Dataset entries
# # # # # # #

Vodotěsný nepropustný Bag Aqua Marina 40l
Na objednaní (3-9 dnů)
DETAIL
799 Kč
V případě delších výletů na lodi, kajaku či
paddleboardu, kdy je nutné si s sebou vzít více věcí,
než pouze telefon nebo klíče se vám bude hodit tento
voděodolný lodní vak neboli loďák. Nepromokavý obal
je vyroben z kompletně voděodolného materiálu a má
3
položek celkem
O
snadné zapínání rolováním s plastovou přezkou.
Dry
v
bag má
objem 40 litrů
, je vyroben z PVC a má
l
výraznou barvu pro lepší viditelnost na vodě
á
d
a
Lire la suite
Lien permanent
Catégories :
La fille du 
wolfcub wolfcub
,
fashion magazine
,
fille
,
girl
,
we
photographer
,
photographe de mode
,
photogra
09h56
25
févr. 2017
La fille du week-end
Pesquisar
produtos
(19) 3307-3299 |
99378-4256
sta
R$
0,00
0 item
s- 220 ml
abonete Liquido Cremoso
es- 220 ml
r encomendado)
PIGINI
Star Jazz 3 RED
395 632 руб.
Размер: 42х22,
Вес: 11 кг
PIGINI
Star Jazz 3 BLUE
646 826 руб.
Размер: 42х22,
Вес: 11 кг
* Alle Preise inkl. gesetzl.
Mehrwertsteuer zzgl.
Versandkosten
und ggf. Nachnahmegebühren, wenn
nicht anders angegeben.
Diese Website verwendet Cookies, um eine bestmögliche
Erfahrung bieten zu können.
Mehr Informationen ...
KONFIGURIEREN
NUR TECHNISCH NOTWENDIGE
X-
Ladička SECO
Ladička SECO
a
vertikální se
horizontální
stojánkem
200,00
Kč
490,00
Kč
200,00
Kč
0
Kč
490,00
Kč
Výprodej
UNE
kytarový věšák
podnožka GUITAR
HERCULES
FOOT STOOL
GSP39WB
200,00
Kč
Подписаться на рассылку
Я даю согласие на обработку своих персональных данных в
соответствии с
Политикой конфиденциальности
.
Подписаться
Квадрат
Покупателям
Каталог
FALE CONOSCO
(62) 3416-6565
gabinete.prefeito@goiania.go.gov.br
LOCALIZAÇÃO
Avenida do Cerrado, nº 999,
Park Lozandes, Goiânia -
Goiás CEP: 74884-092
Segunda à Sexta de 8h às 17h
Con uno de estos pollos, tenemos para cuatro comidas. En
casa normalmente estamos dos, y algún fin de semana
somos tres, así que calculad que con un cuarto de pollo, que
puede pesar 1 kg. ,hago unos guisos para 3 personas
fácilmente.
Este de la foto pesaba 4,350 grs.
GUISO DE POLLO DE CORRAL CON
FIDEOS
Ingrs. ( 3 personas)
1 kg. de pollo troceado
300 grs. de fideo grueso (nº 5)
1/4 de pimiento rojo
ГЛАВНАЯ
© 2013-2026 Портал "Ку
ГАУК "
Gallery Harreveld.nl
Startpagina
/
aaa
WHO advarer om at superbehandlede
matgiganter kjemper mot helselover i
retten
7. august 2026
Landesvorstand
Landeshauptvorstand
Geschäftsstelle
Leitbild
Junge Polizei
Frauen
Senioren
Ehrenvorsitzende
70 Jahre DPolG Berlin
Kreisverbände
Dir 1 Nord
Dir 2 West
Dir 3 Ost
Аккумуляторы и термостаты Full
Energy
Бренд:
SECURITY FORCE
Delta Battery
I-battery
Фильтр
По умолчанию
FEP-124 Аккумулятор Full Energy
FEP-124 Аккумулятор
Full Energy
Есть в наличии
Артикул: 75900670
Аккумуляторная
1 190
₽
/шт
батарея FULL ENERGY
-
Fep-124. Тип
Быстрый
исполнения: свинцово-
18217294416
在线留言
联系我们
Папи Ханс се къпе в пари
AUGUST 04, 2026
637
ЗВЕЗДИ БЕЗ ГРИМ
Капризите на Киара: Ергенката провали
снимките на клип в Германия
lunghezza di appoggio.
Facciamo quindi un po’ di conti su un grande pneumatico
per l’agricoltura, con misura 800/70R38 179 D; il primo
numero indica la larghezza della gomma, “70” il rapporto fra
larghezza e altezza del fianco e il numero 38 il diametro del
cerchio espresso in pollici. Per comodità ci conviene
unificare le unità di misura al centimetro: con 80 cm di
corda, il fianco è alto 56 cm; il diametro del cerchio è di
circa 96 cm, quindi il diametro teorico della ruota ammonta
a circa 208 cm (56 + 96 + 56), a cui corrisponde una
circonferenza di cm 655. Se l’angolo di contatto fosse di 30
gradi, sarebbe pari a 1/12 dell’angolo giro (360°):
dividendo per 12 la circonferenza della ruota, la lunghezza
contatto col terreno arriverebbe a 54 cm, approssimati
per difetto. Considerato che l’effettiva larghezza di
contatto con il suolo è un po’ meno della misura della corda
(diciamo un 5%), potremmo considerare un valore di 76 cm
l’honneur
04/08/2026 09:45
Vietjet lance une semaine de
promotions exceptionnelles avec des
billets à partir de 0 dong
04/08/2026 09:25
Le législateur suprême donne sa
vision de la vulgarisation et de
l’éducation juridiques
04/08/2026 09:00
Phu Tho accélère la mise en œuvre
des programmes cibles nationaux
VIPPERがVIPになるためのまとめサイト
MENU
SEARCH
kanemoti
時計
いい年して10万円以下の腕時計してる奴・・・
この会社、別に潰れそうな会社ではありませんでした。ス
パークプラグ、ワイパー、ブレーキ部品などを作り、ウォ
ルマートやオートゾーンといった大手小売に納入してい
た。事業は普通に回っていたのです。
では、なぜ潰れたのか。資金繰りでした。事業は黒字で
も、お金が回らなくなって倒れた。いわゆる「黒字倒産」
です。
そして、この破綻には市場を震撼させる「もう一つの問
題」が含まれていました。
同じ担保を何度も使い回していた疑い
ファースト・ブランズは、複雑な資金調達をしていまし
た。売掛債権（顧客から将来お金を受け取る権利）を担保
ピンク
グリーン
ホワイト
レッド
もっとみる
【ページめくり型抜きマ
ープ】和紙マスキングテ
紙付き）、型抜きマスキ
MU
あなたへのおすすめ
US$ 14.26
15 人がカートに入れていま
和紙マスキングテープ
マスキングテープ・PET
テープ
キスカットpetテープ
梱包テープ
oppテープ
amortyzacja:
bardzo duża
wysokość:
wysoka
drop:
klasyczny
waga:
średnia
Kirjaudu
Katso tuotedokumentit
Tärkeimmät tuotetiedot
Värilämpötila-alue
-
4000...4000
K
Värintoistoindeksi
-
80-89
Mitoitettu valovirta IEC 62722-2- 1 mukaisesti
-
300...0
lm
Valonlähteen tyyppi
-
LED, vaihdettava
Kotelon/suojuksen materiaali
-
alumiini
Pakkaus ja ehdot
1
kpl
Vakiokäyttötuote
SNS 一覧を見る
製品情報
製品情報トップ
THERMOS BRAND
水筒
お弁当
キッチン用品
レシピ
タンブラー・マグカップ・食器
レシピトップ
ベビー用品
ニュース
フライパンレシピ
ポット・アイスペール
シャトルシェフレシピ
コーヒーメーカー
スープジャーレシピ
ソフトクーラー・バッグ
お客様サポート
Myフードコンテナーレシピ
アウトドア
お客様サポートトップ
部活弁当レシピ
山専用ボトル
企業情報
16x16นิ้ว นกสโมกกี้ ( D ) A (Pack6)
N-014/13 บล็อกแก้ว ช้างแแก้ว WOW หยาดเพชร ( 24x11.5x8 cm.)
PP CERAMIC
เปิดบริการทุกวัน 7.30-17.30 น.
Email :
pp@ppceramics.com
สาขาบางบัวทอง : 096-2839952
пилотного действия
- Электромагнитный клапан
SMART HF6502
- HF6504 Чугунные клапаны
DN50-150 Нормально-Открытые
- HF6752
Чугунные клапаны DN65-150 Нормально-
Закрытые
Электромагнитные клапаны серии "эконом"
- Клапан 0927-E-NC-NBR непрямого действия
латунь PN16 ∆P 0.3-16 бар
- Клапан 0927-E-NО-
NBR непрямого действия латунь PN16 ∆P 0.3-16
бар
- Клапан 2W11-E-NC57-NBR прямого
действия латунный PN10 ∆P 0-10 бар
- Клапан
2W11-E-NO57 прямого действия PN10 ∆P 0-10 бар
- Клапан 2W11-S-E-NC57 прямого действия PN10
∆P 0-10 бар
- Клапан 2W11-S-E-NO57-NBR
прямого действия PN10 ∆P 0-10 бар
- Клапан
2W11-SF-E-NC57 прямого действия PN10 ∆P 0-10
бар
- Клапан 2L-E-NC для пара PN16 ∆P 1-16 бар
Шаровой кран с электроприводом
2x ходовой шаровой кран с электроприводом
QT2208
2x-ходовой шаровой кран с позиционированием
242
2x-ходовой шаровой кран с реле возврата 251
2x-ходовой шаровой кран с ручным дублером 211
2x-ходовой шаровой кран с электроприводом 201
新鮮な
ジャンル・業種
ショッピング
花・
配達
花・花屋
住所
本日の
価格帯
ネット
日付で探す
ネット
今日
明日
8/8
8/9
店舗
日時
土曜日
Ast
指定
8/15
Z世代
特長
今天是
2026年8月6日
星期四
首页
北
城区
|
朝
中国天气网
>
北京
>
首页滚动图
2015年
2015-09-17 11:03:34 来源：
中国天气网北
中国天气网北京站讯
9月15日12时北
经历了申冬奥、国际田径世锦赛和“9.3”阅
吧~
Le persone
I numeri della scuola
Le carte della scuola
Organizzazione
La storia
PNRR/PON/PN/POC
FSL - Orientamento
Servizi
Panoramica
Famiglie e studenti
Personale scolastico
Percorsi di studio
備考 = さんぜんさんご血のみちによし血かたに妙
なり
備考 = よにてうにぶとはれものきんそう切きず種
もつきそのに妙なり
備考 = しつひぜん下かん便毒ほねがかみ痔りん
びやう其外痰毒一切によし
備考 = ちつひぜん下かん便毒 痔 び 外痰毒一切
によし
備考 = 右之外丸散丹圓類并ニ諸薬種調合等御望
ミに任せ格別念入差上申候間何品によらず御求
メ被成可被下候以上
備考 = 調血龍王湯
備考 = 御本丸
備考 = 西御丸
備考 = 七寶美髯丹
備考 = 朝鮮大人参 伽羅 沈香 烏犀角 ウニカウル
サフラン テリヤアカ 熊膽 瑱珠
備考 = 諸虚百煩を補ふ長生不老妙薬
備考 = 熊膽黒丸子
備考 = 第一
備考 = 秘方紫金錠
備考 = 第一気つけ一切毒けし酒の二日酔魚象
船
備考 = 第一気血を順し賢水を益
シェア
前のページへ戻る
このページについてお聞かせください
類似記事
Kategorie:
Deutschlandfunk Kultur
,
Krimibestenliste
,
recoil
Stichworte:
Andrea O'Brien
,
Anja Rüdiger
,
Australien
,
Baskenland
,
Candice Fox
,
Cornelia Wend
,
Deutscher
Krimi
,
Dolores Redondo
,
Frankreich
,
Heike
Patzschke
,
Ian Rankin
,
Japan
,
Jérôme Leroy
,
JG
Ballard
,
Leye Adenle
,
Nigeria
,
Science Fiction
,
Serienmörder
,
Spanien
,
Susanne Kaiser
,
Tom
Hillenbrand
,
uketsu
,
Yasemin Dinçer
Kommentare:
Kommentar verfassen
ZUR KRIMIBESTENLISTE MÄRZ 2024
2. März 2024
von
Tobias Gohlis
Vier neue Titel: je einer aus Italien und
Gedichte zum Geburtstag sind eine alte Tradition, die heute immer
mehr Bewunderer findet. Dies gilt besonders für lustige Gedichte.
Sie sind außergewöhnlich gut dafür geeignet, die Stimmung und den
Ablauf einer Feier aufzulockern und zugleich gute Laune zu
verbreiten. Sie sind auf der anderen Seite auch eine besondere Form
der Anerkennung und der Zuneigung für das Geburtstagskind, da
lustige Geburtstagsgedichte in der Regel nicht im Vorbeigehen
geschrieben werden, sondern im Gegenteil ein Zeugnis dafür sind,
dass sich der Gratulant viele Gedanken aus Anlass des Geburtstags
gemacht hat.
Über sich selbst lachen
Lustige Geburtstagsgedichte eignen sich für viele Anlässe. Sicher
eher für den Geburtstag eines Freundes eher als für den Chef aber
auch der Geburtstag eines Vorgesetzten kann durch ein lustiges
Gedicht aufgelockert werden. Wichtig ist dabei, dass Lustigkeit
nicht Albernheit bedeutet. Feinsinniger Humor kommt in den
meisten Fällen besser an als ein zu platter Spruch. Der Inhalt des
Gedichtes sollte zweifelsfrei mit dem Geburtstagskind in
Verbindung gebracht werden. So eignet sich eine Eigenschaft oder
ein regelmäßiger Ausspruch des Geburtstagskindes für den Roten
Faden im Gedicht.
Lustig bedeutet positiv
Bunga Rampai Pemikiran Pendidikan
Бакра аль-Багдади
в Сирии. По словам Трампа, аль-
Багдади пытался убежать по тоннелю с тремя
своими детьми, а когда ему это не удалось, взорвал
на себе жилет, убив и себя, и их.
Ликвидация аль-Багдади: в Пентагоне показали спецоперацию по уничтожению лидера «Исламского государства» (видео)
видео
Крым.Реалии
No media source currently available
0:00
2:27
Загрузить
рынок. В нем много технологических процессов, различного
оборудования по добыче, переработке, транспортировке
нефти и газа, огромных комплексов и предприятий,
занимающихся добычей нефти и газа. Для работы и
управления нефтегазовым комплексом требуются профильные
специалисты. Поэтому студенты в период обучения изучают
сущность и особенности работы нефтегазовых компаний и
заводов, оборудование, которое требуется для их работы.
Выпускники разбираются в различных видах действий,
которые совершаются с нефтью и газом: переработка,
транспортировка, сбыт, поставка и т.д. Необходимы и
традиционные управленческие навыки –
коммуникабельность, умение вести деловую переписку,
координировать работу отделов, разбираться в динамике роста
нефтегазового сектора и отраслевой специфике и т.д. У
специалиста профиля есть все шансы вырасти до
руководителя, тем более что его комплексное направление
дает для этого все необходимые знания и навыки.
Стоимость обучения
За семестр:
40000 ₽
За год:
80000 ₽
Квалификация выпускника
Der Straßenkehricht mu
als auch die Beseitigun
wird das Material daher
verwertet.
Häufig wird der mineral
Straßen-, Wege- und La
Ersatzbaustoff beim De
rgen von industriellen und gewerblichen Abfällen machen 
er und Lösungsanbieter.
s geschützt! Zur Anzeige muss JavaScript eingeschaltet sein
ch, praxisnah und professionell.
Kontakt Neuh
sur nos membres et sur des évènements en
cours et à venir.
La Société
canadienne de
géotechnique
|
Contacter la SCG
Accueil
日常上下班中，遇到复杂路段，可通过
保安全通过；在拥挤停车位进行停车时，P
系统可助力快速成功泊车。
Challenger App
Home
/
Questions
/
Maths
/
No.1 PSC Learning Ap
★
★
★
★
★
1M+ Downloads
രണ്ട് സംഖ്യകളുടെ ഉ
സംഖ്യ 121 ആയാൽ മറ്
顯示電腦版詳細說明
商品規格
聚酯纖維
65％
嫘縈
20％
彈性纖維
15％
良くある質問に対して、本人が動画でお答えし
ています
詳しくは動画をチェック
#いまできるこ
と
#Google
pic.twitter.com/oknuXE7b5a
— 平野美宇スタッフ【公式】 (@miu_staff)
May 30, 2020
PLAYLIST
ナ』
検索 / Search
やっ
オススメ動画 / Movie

# # # # # # #

All that is wanted is an exact copy of the lines above from the one with "Andrea O'Brien" through the one with "Tobias Gohlis", with both ends included.

» EXERCISE ANSWER
Andrea O'Brien
,
Anja Rüdiger
,
Australien
,
Baskenland
,
Candice Fox
,
Cornelia Wend
,
Deutscher
Krimi
,
Dolores Redondo
,
Frankreich
,
Heike
Patzschke
,
Ian Rankin
,
Japan
,
Jérôme Leroy
,
JG
Ballard
,
Leye Adenle
,
Nigeria
,
Science Fiction
,
Serienmörder
,
Spanien
,
Susanne Kaiser
,
Tom
Hillenbrand
,
uketsu
,
Yasemin Dinçer
Kommentare:
Kommentar verfassen
ZUR KRIMIBESTENLISTE MÄRZ 2024
2. März 2024
von
Tobias Gohlis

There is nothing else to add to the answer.